Ülkenin farklı kentlerinde sokaklarda ve yerleşim ünitelerinde, denetim önlemlerine karşı çıkan hareketler yapıldığı bildiriliyor.
Sosyal medya paylaşımlarında ve görüntülerde, Gansu eyaletinin Lancou kentinde, göstericilerin bir test kulübesini devirdiği görüldü.
Kovid-19 salgınında birinci olayların ortaya çıktığı Hubey eyaletinin Vuhan kentinde vatandaşlar, kent merkezi yakınında bir mahalleyi tecrit eden denetim noktasındaki barikatları devirerek dışarı çıktı.
Siçuan eyaletinin Çıngdu kentinde vatandaşların yeni inşa edilen prefabrik karantina merkezinin üretimini engellediği belirtildi.
“Sıfır vaka” politikası
Çin’de sonbahardan bu yana Omicron’un bulaşıcılığı yüksek alt varyantlarının yol açtığı salgınlar nedeniyle olay sayısı giderek artıyor.
Ulusal Sıhhat Kurulun bilgilerine nazaran, Çin ana karasında son 24 saatte hastalık belirtisi gösteren 3 bin 748, göstermeyen 36 bin 304 olay kaydedildi.
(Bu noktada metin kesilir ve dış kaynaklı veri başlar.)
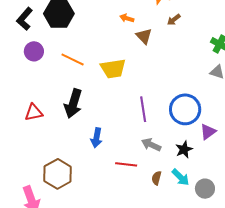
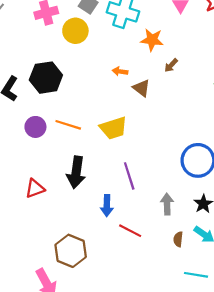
purple circle: (34, 51) -> (35, 127), moved
purple line: (143, 109) -> (129, 176), moved
gray arrow: (151, 145) -> (167, 204), turned 72
red line: (126, 164) -> (130, 231), moved, turned 30

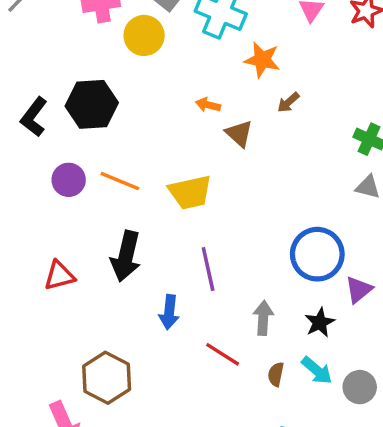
red line: (130, 231) -> (223, 354), moved

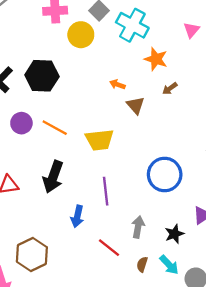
blue circle: (317, 254) -> (165, 174), moved

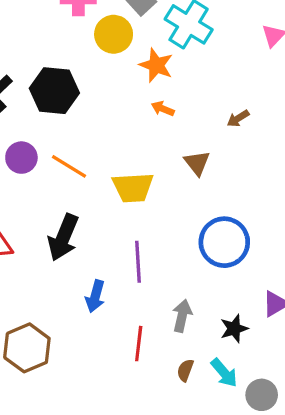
orange star: (156, 59) -> (156, 65), moved
brown triangle: (136, 105) -> (197, 163), moved
red line: (109, 248) -> (139, 344), turned 55

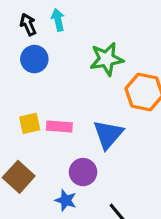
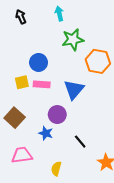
cyan arrow: (58, 20) -> (59, 14), moved
blue circle: (34, 59) -> (39, 62), moved

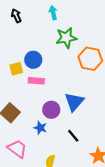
yellow square: (22, 82) -> (16, 69), moved
blue triangle: (74, 90) -> (74, 102), moved
pink trapezoid: (22, 155) -> (17, 149), turned 45

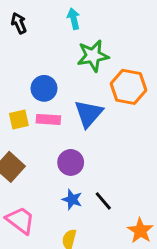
yellow square: (16, 69) -> (19, 119), moved
blue triangle: (74, 102) -> (88, 114), moved
blue star: (40, 128) -> (72, 199), moved

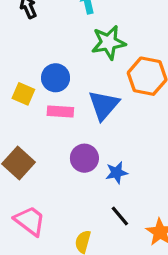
yellow square: (19, 119) -> (23, 94), moved, turned 36
blue star: (72, 199) -> (117, 173), moved, turned -30
black line: (103, 201) -> (120, 216), moved

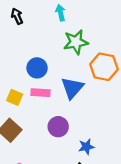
yellow square: (23, 94) -> (15, 97), moved
blue star: (117, 173) -> (86, 147), moved

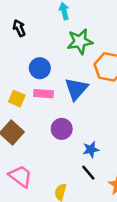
black arrow: (17, 16) -> (19, 28), moved

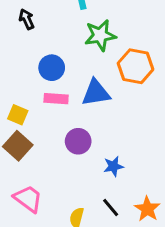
blue triangle: (76, 89) -> (96, 93), turned 40
yellow square: (17, 99) -> (18, 115), moved
black line: (88, 173) -> (111, 207), moved

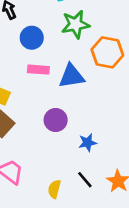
blue circle: (52, 68) -> (32, 38), moved
pink rectangle: (56, 99) -> (38, 70), moved

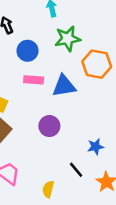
blue star: (87, 143) -> (96, 147), moved
black line: (85, 180) -> (76, 170), moved

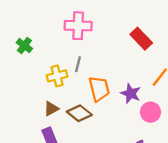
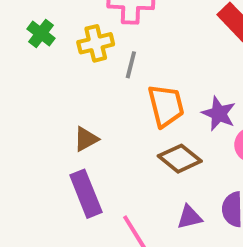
yellow cross: (57, 76) -> (96, 43), moved
brown diamond: (79, 113) -> (180, 159), moved

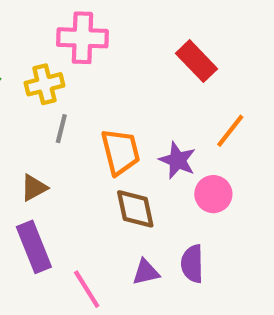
gray line: (131, 65) -> (61, 129), moved
brown diamond: (180, 159) -> (135, 209), turned 39

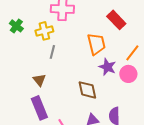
orange trapezoid: (120, 152) -> (96, 44), moved
brown triangle: (34, 188) -> (39, 80), turned -40
pink circle: (213, 194) -> (128, 74), moved

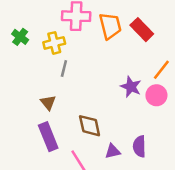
orange trapezoid: (96, 44) -> (110, 26), moved
brown diamond: (87, 90) -> (90, 126), moved

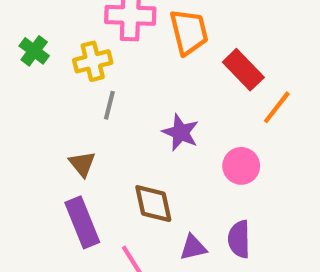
red rectangle: (142, 30) -> (243, 70), moved
purple star: (131, 87) -> (181, 132), moved
pink circle: (156, 95) -> (241, 166), moved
Vaka sayısının nüfusuna oranla az olmasına ve büyük kısmının hastalık belirtisi göstermemesine karşın Çin, “sıfır vaka” olarak isimlendirilen katı salgın denetim önlemlerini uygulamaya devam ediyor.
Kovid-19 hadiselerini ortaya çıktığı yerde bastırmayı ve bulaşma zincirini kesmeyi hedefleyen strateji, karantina, seyahat kısıtlamaları, toplu testler, imalat, ticaret ve hizmetler bölümündeki işletmelerin faaliyetlerinin kısıtlanması yahut kapalı devre sürdürülmesi üzere katı ve geniş ölçekli önlemleri gerektiriyor. Önlemler, hayatın olağan akışına müdahalenin yanında ekonomik maliyeti açısından da tartışmalara yol açıyor.
Çoğu ülke virüsle belli ahenk içinde yaşamaya, hayatın akışını ve ekonomik faaliyetleri aksatacak denetim önlemlerinden kaçınmaya yönelik stratejileri benimserken Çin, salgının başından beri başvurduğu önlemleri sürdürmekte ısrar ediyor.